Prompt ->
Restate word for word every entry that appears below, skipping its pictures.

Extracted material ->
···
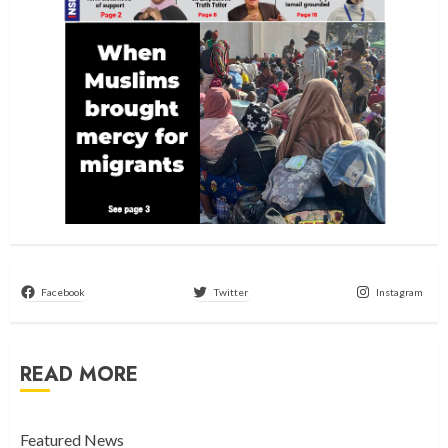
Facebook
Twitter
Instagram
READ MORE
Featured News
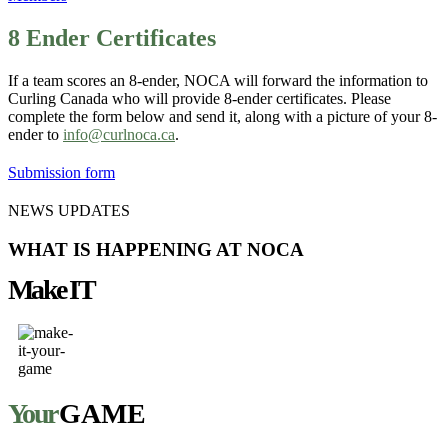
8 Ender Certificates
If a team scores an 8-ender, NOCA will forward the information to
Curling Canada who will provide 8-ender certificates. Please
complete the form below and send it, along with a picture of your 8-
ender to
info@curlnoca.ca
.
Submission form
NEWS UPDATES
WHAT IS HAPPENING AT NOCA
Make IT
Your
GAME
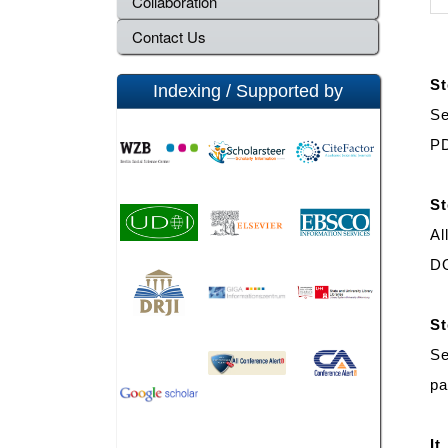
Collaboration
Contact Us
St
Indexing / Supported by
Se
PD
St
Al
DO
St
Se
pa
It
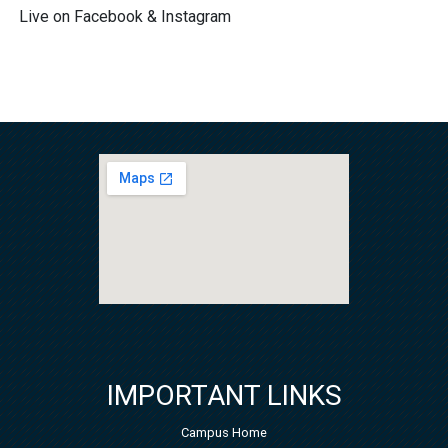
Live on Facebook & Instagram
IMPORTANT LINKS
Campus Home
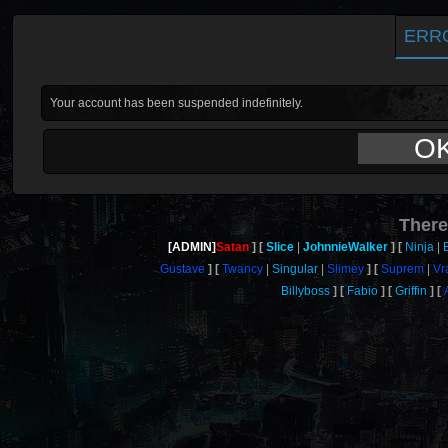
ERR
Your account has been suspended indefinitely.
O
There
[ADMIN]
Satan
Slice
JohnnieWalker
Ninja
Gustave
Twancy
Singular
Slimey
Suprem
Vr
Billyboss
Fabio
Griffin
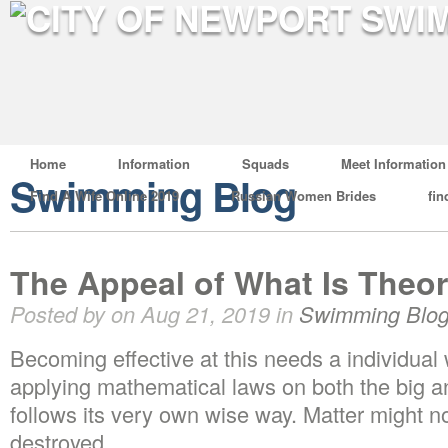
Home
Information
Squads
Meet Information
Swimming Blog
Find A Wife Online 2019
Russian Women Brides
fin
The Appeal of What Is Theor
Posted by on Aug 21, 2019 in
Swimming Blo
Becoming effective at this needs a individual
applying mathematical laws on both the big a
follows its very own wise way. Matter might n
destroyed.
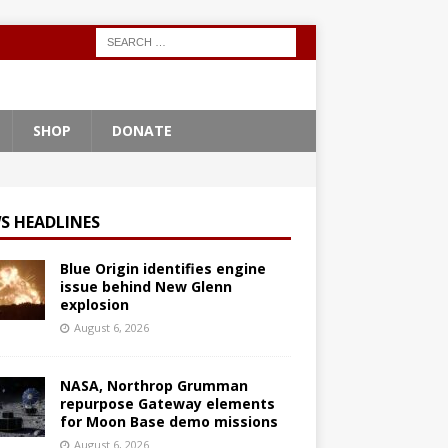
SHOP
DONATE
S HEADLINES
Blue Origin identifies engine
issue behind New Glenn
explosion
August 6, 2026
NASA, Northrop Grumman
repurpose Gateway elements
for Moon Base demo missions
August 6, 2026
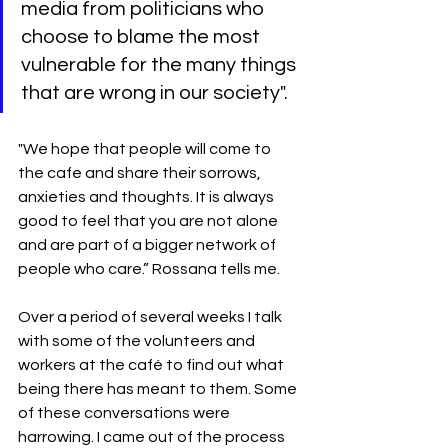
media from politicians who 
choose to blame the most 
vulnerable for the many things 
that are wrong in our society".
"We hope that people will come to 
the cafe and share their sorrows, 
anxieties and thoughts. It is always 
good to feel that you are not alone 
and are part of a bigger network of 
people who care.” Rossana tells me.
Over a period of several weeks I talk 
with some of the volunteers and 
workers at the café to find out what 
being there has meant to them. Some 
of these conversations were 
harrowing. I came out of the process 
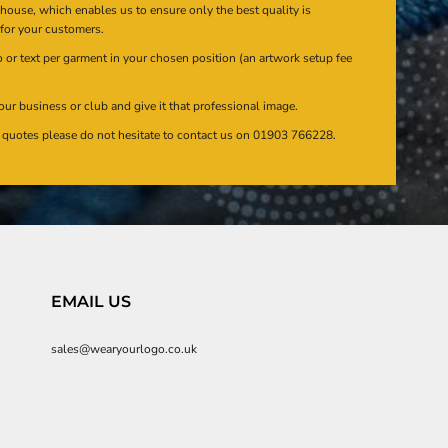
n house, which enables us to ensure only the best quality is
 for your customers.
or text per garment in your chosen position (an artwork setup fee
our business or club and give it that professional image.
en quotes please do not hesitate to contact us on 01903 766228.
EMAIL US
sales@wearyourlogo.co.uk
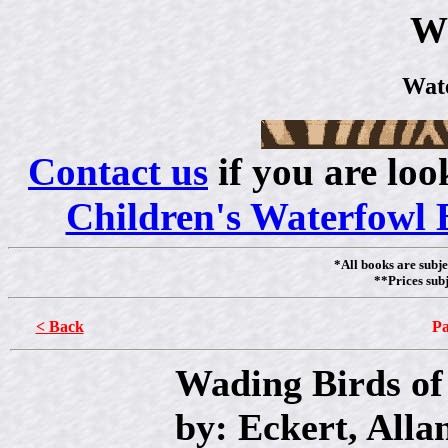
W
Wat
Contact us
if you are loo
Children's Waterfowl 
*All books are subje
**Prices subj
< Back
Pa
Wading Birds of
by: Eckert, Alla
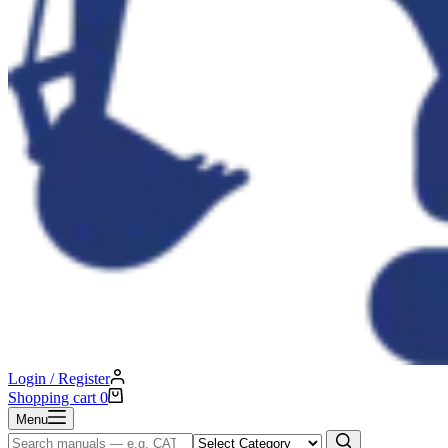
Login / Register
Shopping cart
0
Menu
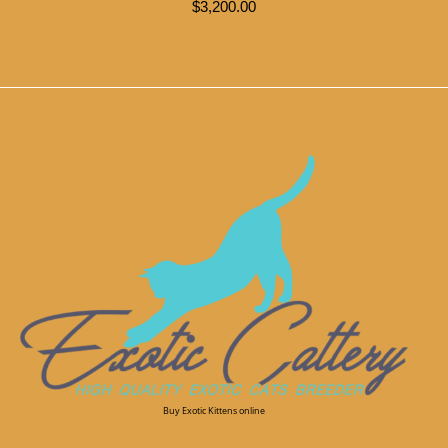
$
3,200.00
Buy Exotic Kittens online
···
Problem solution ->
Facebook
Twitter
Instagram
READ MORE
Featured News
8 Ender Certificates
If a team scores an 8-ender, NOCA will forward the information to
Curling Canada who will provide 8-ender certificates. Please
complete the form below and send it, along with a picture of your 8-
ender to
info@curlnoca.ca
.
Submission form
NEWS UPDATES
WHAT IS HAPPENING AT NOCA
Make IT
Your
GAME
Collaboration
Contact Us
St
Indexing / Supported by
Se
PD
St
Al
DO
St
Se
pa
It
Live on Facebook & Instagram
IMPORTANT LINKS
Campus Home
ERR
Your account has been suspended indefinitely.
O
There
[ADMIN]
Satan
Slice
JohnnieWalker
Ninja
Gustave
Twancy
Singular
Slimey
Suprem
Vr
Billyboss
Fabio
Griffin
Home
Information
Squads
Meet Information
Swimming Blog
Find A Wife Online 2019
Russian Women Brides
fin
The Appeal of What Is Theor
Posted by on Aug 21, 2019 in
Swimming Blo
Becoming effective at this needs a individual
applying mathematical laws on both the big a
follows its very own wise way. Matter might n
destroyed.
SHOP
DONATE
S HEADLINES
Blue Origin identifies engine
issue behind New Glenn
explosion
August 6, 2026
NASA, Northrop Grumman
repurpose Gateway elements
for Moon Base demo missions
August 6, 2026
media from politicians who 
choose to blame the most 
vulnerable for the many things 
that are wrong in our society".
"We hope that people will come to 
the cafe and share their sorrows, 
anxieties and thoughts. It is always 
good to feel that you are not alone 
and are part of a bigger network of 
people who care.” Rossana tells me.
Over a period of several weeks I talk 
with some of the volunteers and 
workers at the café to find out what 
being there has meant to them. Some 
of these conversations were 
harrowing. I came out of the process 
n house, which enables us to ensure only the best quality is
 for your customers.
or text per garment in your chosen position (an artwork setup fee
our business or club and give it that professional image.
en quotes please do not hesitate to contact us on 01903 766228.
EMAIL US
sales@wearyourlogo.co.uk
W
Wat
Contact us
if you are loo
Children's Waterfowl 
*All books are subje
**Prices subj
< Back
Pa
Wading Birds of
by: Eckert, Alla
Login / Register
Shopping cart
0
Menu
$
3,200.00
Buy Exotic Kittens online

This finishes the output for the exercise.